Conservatism is out of favor at the moment not because it is the wrong
philosophy of governance. It isn’t. It’s absolutely the right
philosophy. It’s out of favor because its leaders have failed to apply
it to address the priorities of the nation.
I
hate to tell you this, but the typical American voter, unlike the
typical conservative activist, is not sitting around cursing illegal
immigrants, gay marriage, abortionists, left-wing media bias and gun
control. Nor is the typical American sitting around wallowing in Ronald
Reagan nostalgia.
Most Americans’ priorities are decidedly non-ideological. Will I have my
job? Can I pay my mortgage and my grocery bill? Are my kids safe? Is the
country safe? Will I be able to get health care if I need it?

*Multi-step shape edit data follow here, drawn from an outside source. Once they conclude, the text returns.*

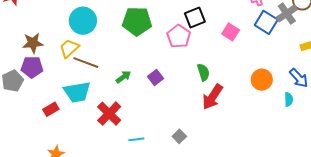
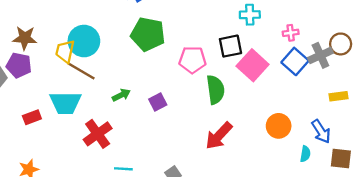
black square: (195, 18) -> (230, 46), moved
cyan circle: (83, 21) -> (84, 41), moved
pink square: (231, 32) -> (253, 65), size x1.5
pink pentagon: (179, 36) -> (192, 60), turned 30
yellow trapezoid: (69, 48) -> (65, 51), turned -45
green semicircle: (203, 72) -> (215, 90), moved, size x1.4

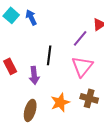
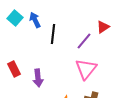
black line: (49, 55) -> (53, 34), moved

Pretty straightforward stuff, really. And conservative thinking has the
best answers. But movement conservatives aren’t offering them. Unless
you think “I have a 95 rating from the American Conservative Union” is
an answer.
Since every conservative wants to talk about Reagan, let’s remember why
Reagan succeeded. In 1980, Reagan identified a few key things that
addressed the hopes of the nation. He would cut taxes because we needed
economic growth to create jobs. He would get inflation and interest
rates under control. He would rebuild our scandalously weak defenses and
stand up to the Soviets. He would slash regulations because they were
getting in the way of prosperity. He would cut federal spending because
government was too big.
These were the needs of the nation in 1980. Reagan didn’t go around
saying, “Elect me because I’m conservative.” He convinced voters he
understood the priorities of that particular time, and he convinced them
he would do what he said he would do. And with the exception of cutting
spending, he did. That’s why he won, and that’s why he’s
now an icon. He applied conservative thinking to the problems of the
day, developed solutions and convinced people he was the man to achieve
the solutions.
When John McCain and Mitt Romney stand on a stage having a silly
argument over which is the real conservative, do you seriously think the
typical voter cares? The typical voter says, “Lay out the priorities of
the nation, and tell me what you’ll do about them. Then you can have my
vote.”
So
why isn’t the conservative movement doing this? Consider:
For a conservative thinker, prosperity requires short-term growth and
long-term spending restraint (requiring a serious reform of
entitlements, especially Social Security). Health care access requires
market-oriented solutions, less government intrusion, fewer regulations,
more individual purchasing power and an end to tort abuse. Keeping the
nation safe requires an aggressive assault against our enemies. Keeping
our kids safe means a commitment to law enforcement that trumps civil
liberties fetishes.
So
talk about that. Oh. There’s a problem.
There is a conservative who did some of that, and tried to do the rest
of it. His name is George W. Bush. He is unpopular. (Oh, and a lot of
the people who stopped him from doing the things left undone were
cowardly conservatives.) The conservative agenda can’t be Bush’s agenda,
because people are tired of Bush and want “change.”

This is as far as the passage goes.